Alcoa Inc. has won a $1.5 billion contract from General Electric’s aviation unit, the Wall Street Journal reported Monday. Pictured: The Great Smoky Mountains are shown in the background in this view of the Alcoa plant in Alcoa, Tennessee, April 8, 2014. REUTERS/Wade Payne

Metal miner Alcoa Inc. won a $1.5 billion contract from General Electric’s aviation unit to supply jet engine parts, Alcoa said Monday. Alcoa will supply GE with advanced nickel-based super alloy, titanium and aluminum components for engines and other parts.

Alcoa will reportedly make the parts in six U.S. states, as well as in France and Canada.

New York-based Alcoa had announced in September that it would split its operations into two separate entities as continued volatility in Chinese markets and falling commodity prices pushed the company’s stock price to its lowest in more than 5 years. Prices of raw aluminum have fallen over 25 percent in the past year, to about $1,500 a ton.

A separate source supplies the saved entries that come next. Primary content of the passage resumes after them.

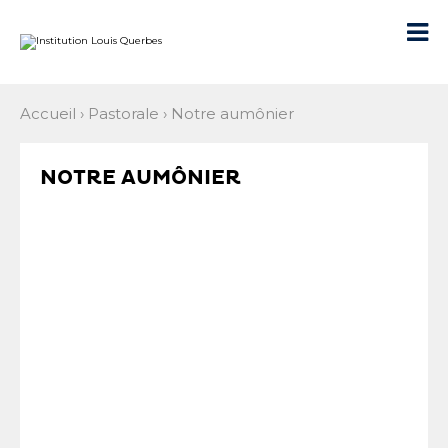
Aller
Outils
au
personnels

contenu.
|
Aller
à
la
navigation
Accueil
›
Pastorale
›
Notre aumônier
NOTRE AUMÔNIER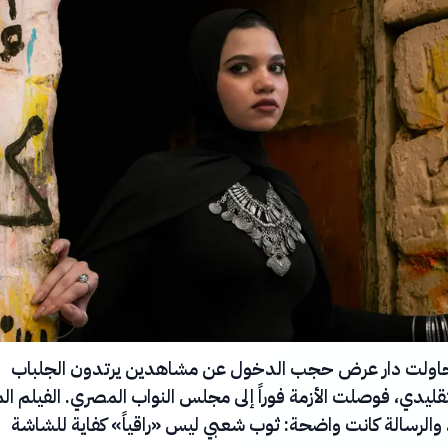
 حاولت دار عرض حجب الدخول عن مشاهدين يرتدون الجلباب
ليدي، فوصلت الأزمة فوراً إلى مجلس النواب المصري. الفيلم ال
والرسالة كانت واضحة: ثوب شعبي ليس «راقياً» كفاية للشاشة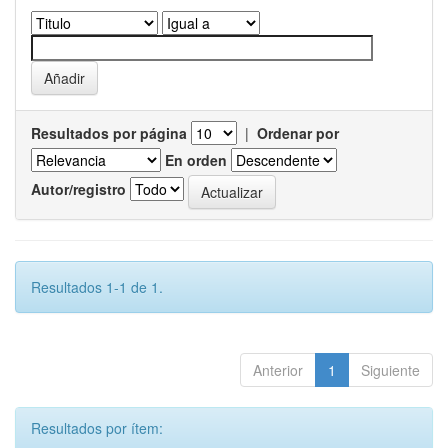
Resultados por página
|
Ordenar por
En orden
Autor/registro
Resultados 1-1 de 1.
Anterior
1
Siguiente
Resultados por ítem:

“We greatly appreciate GE’s continued confidence in Alcoa’s aerospace capabilities,” Alcoa CEO Klaus Kleinfeld reportedly said in the release.

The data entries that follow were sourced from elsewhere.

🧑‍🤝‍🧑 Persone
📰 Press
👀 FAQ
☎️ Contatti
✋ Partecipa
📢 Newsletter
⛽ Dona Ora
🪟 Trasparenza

A spokesman for GE reportedly said that Alcoa was “an important player” in a “historically high-production phase,” during which GE and partner companies have “a backlog of more than 15,000 commercial engines to deliver over the next several years.”

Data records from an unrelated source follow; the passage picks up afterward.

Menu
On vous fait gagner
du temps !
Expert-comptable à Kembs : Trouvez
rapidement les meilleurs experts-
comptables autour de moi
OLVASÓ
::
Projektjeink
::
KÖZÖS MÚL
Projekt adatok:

Alcoa’s fourth-quarter performance is widely anticipated to be the company’s worst since early 2014. Analysts expect revenue to drop 17 percent for the quarter while earnings are expected to fall to 2 cents a share, according to a WSJ poll.

Last week, the company announced plans to close its 269,000 ton-a-year Warrick smelter in Indiana — the largest operating smelter in the United States currently — as it was "not competitive" amid "challenging market conditions."